For the past four years, I have volunteered weekly in my kids’ classrooms. I usually only spend an hour or two there but I am exhausted when I leave. I can’t imagine what it feels like to be a teacher.
This year seems to be my last year of weekly classroom help. Second-grade teachers don’t need parents like I need them. Next year I’ll have to find other classes to help in or other ways. I’ll miss the routine.

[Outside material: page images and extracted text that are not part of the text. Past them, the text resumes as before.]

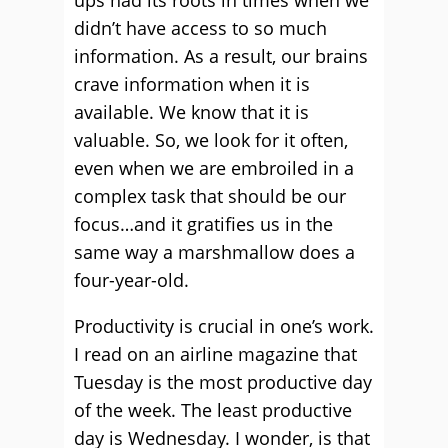
ups had its roots in times when we
didn’t have access to so much
information. As a result, our brains
crave information when it is
available. We know that it is
valuable. So, we look for it often,
even when we are embroiled in a
complex task that should be our
focus…and it gratifies us in the
same way a marshmallow does a
four-year-old.
Productivity is crucial in one’s work.
I read on an airline magazine that
Tuesday is the most productive day
of the week. The least productive
day is Wednesday. I wonder, is that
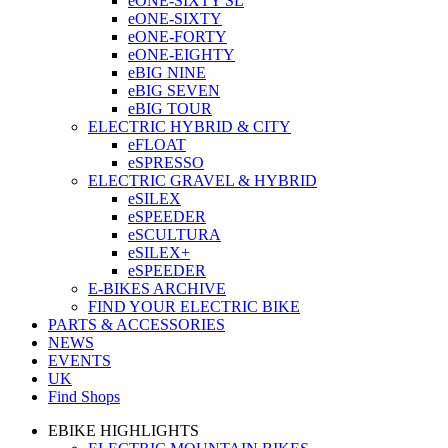
eONE-SIXTY SL
eONE-SIXTY
eONE-FORTY
eONE-EIGHTY
eBIG NINE
eBIG SEVEN
eBIG TOUR
ELECTRIC HYBRID & CITY
eFLOAT
eSPRESSO
ELECTRIC GRAVEL & HYBRID
eSILEX
eSPEEDER
eSCULTURA
eSILEX+
eSPEEDER
E-BIKES ARCHIVE
FIND YOUR ELECTRIC BIKE
PARTS & ACCESSORIES
NEWS
EVENTS
UK
Find Shops
EBIKE HIGHLIGHTS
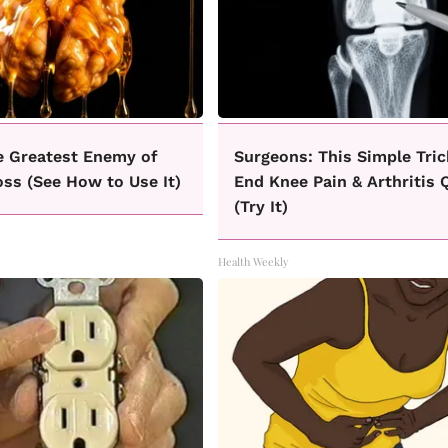
e Greatest Enemy of
Surgeons: This Simple Tric
ss (See How to Use It)
End Knee Pain & Arthritis 
(Try It)
Health Weekly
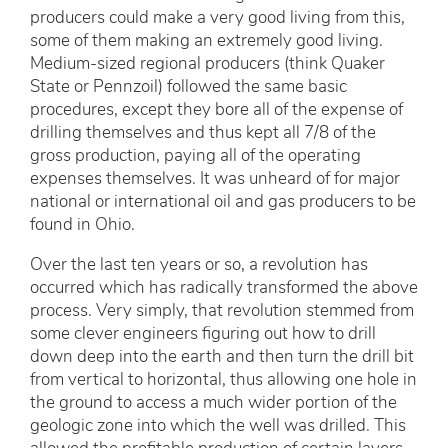
producers could make a very good living from this,
some of them making an extremely good living.
Medium-sized regional producers (think Quaker
State or Pennzoil) followed the same basic
procedures, except they bore all of the expense of
drilling themselves and thus kept all 7/8 of the
gross production, paying all of the operating
expenses themselves. It was unheard of for major
national or international oil and gas producers to be
found in Ohio.
Over the last ten years or so, a revolution has
occurred which has radically transformed the above
process. Very simply, that revolution stemmed from
some clever engineers figuring out how to drill
down deep into the earth and then turn the drill bit
from vertical to horizontal, thus allowing one hole in
the ground to access a much wider portion of the
geologic zone into which the well was drilled. This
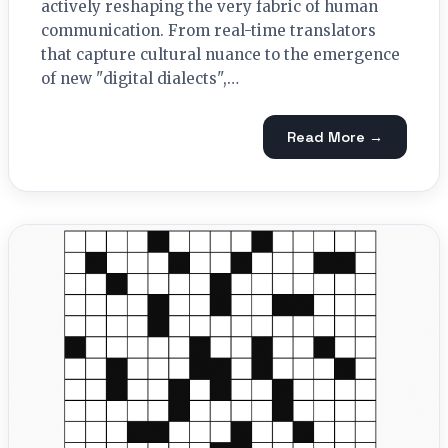
actively reshaping the very fabric of human
communication. From real-time translators
that capture cultural nuance to the emergence
of new "digital dialects",…
Read More →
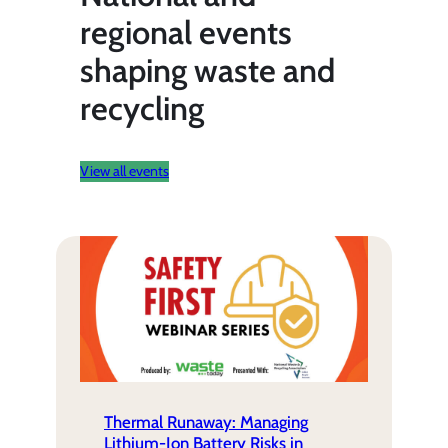
regional events
shaping waste and
recycling
View all events
Thermal Runaway: Managing
Lithium-Ion Battery Risks in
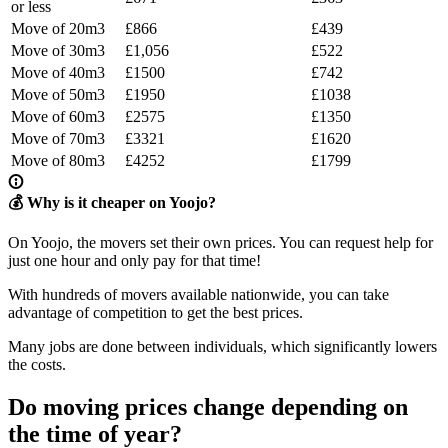
or less
Move of 20m3
£866
£439
Move of 30m3
£1,056
£522
Move of 40m3
£1500
£742
Move of 50m3
£1950
£1038
Move of 60m3
£2575
£1350
Move of 70m3
£3321
£1620
Move of 80m3
£4252
£1799
💰 Why is it cheaper on Yoojo?
On Yoojo, the movers set their own prices. You can request help for
just one hour and only pay for that time!
With hundreds of movers available nationwide, you can take
advantage of competition to get the best prices.
Many jobs are done between individuals, which significantly lowers
the costs.
Do moving prices change depending on
the time of year?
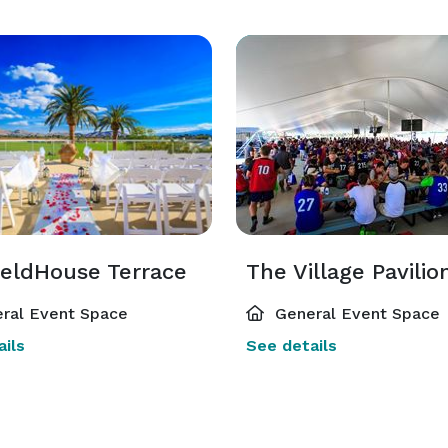
ieldHouse Terrace
The Village Pavilio
ral Event Space
General Event Space
ils
See details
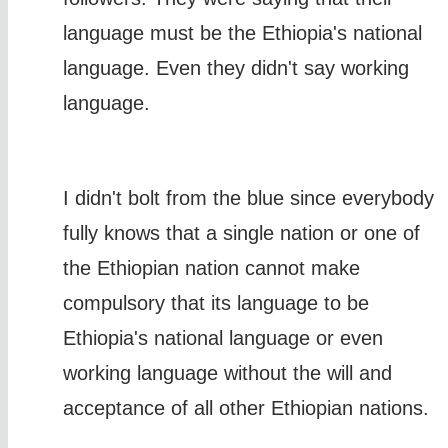
language must be the Ethiopia's national
language. Even they didn't say working
language.
I didn't bolt from the blue since everybody
fully knows that a single nation or one of
the Ethiopian nation cannot make
compulsory that its language to be
Ethiopia's national language or even
working language without the will and
acceptance of all other Ethiopian nations.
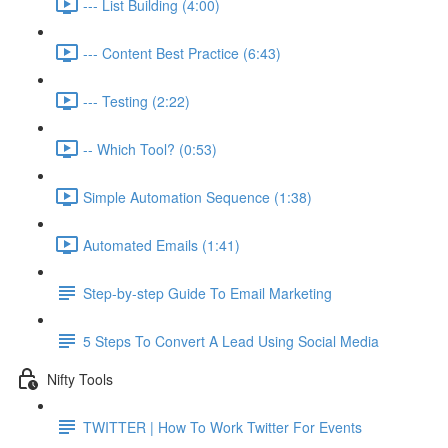
--- List Building (4:00)
--- Content Best Practice (6:43)
--- Testing (2:22)
-- Which Tool? (0:53)
Simple Automation Sequence (1:38)
Automated Emails (1:41)
Step-by-step Guide To Email Marketing
5 Steps To Convert A Lead Using Social Media
Nifty Tools
TWITTER | How To Work Twitter For Events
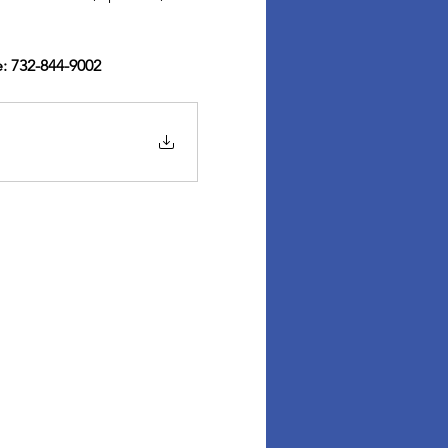
: 732-844-9002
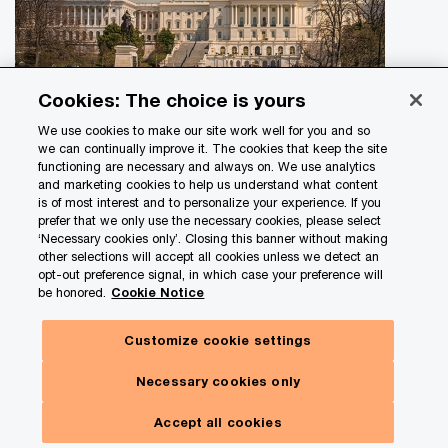
Cookies: The choice is yours
With the passage of the One Big Beautiful Bill
Act, companies have entered a new era of tax
We use cookies to make our site work well for you and so
we can continually improve it. The cookies that keep the site
policy. Read our Tax Policy Outlook today to
functioning are necessary and always on. We use analytics
learn more
and marketing cookies to help us understand what content
is of most interest and to personalize your experience. If you
Turn tax policy insights into action. With the passage of the
prefer that we only use the necessary cookies, please select
‘Necessary cookies only’. Closing this banner without making
One Big Beautiful Bill Act (OBBBA), organizations are
other selections will accept all cookies unless we detect an
entering a new era of tax policy.
opt-out preference signal, in which case your preference will
be honored.
Cookie Notice
Customize cookie settings
Necessary cookies only
Get in touch
Accept all cookies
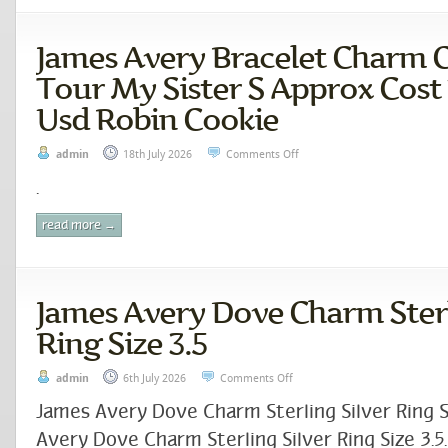
James Avery Bracelet Charm C
Tour My Sister S Approx Cost 
Usd Robin Cookie
admin
18th July 2026
Comments Off
.
read more →
James Avery Dove Charm Sterl
Ring Size 3.5
admin
6th July 2026
Comments Off
James Avery Dove Charm Sterling Silver Ring S
Avery Dove Charm Sterling Silver Ring Size 3.5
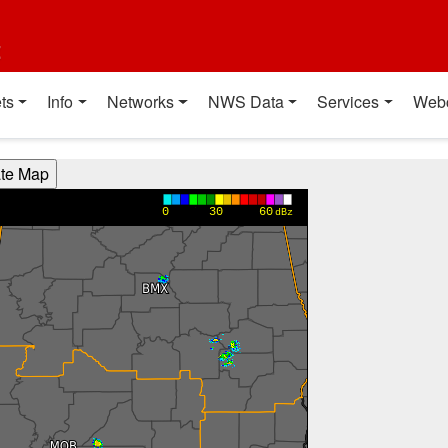
t
ts
Info
Networks
NWS Data
Services
Web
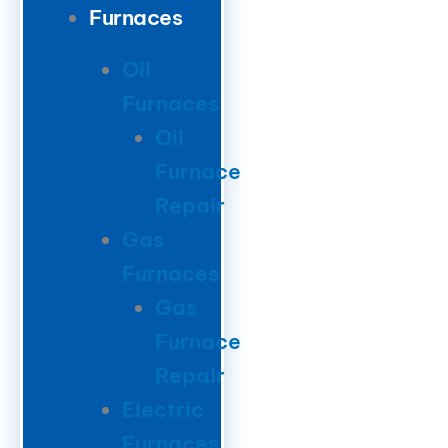
Furnaces
Oil
Furnaces
Oil
Furnace
Repair
Gas
Furnaces
Gas
Furnace
Repair
Electric
Furnaces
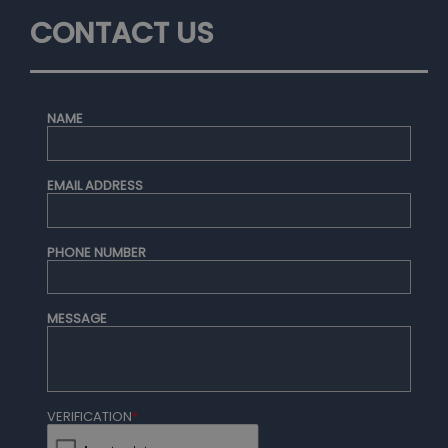
CONTACT US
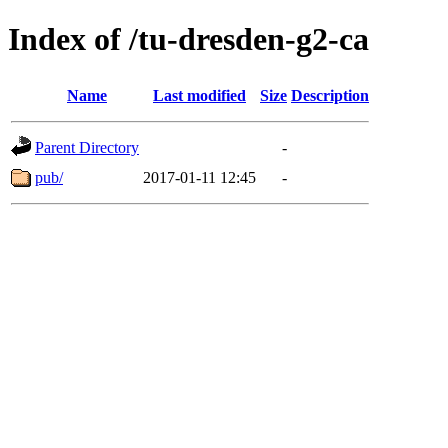
Index of /tu-dresden-g2-ca
Name
Last modified
Size
Description
Parent Directory
-
pub/
2017-01-11 12:45
-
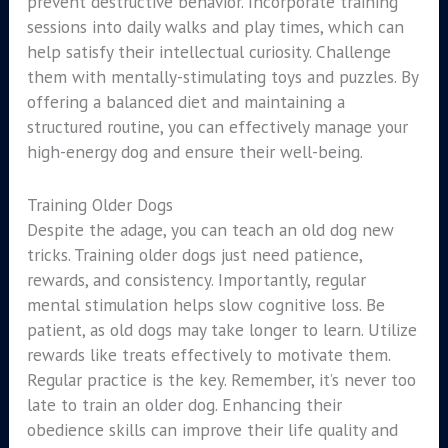
prevent destructive behavior. Incorporate training
sessions into daily walks and play times, which can
help satisfy their intellectual curiosity. Challenge
them with mentally-stimulating toys and puzzles. By
offering a balanced diet and maintaining a
structured routine, you can effectively manage your
high-energy dog and ensure their well-being.
Training Older Dogs
Despite the adage, you can teach an old dog new
tricks. Training older dogs just need patience,
rewards, and consistency. Importantly, regular
mental stimulation helps slow cognitive loss. Be
patient, as old dogs may take longer to learn. Utilize
rewards like treats effectively to motivate them.
Regular practice is the key. Remember, it’s never too
late to train an older dog. Enhancing their
obedience skills can improve their life quality and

When helping in my daughter’s first-grade class this year, groups of kids rotated every fifteen minutes. I got four to six kids at a time. They rolled on a floor covered in chunks of dirt from their shoes. They fought over who was supposed to have what book. They wrestled, took off their shoes, talked, needed pencils sharpened, sucked up strings of snot that hung to their chins, told me they didn’t need a tissue, used pencils as Wolverine claws, sang, did a little work, went to the bathroom for fifteen minutes, ate boogers or scabs, tattled, and argued over how they would pair up to play a game.
I refereed, told the kids what books they were supposed to have, told them wrestling moves were not part of their assignment, pointed out the tissue box, sharpened pencils, told them to do work, helped them read words, told them to stop singing and talking, told them to get out from under my chair, told them that pencils are for writing, listened to stories about their cat, dog, or baby brother, and said “Good job.” Then the next group came and the cycle repeated.
Every class I’ve helped in has been different. Some groups have been more challenging than others, but I did it every year because I simply love it.
I started volunteering when my son was in kindergarten as a way to adjust to long days without him. My son rarely cracked a smile when he saw me, much less said hello. But I quickly loved helping the other kids read sight words, figure out an addition problem, or just giving them attention.
I worked with kids who had trouble learning their ABCs and sight words. The teacher had me quiz them on sight words. They’d squirm. They’d all but panic. I wasn’t allowed to help them. I knew they hated it. I hated it. But I’d say nice job or find a way to compliment them during class.
Those kids who had the hardest time hardly ever talked to me. I couldn’t blame them. At the end of the year, those were the kids who came up and squeezed me around my waist on my last day. No words. Just a surprise, quick hug. I left with a lump in my throat. I knew it was worth it.
In college, I volunteered in a pre-kindergarten classroom. The teacher told me that some of the kids didn’t get much attention at home. I could tell. They all wanted to show me everything they could do. They fought over who would hold my hand. I learned more in that classroom than I did in many of my college courses, and I’ve never forgotten those lessons.
I volunteer because I know what my kids get at home every day, but I don’t know what another kid’s home life is like. Even though I had loving parents as a kid, it was always nice when someone else took an interest in me. When someone other than your parent takes notice, you take notice in yourself. Sometimes all it takes is a positive comment. “You did a great job reading today.” “Wow, look at you reading those big words.” “I’m proud of you.”
You just never know. So you do it for all of them.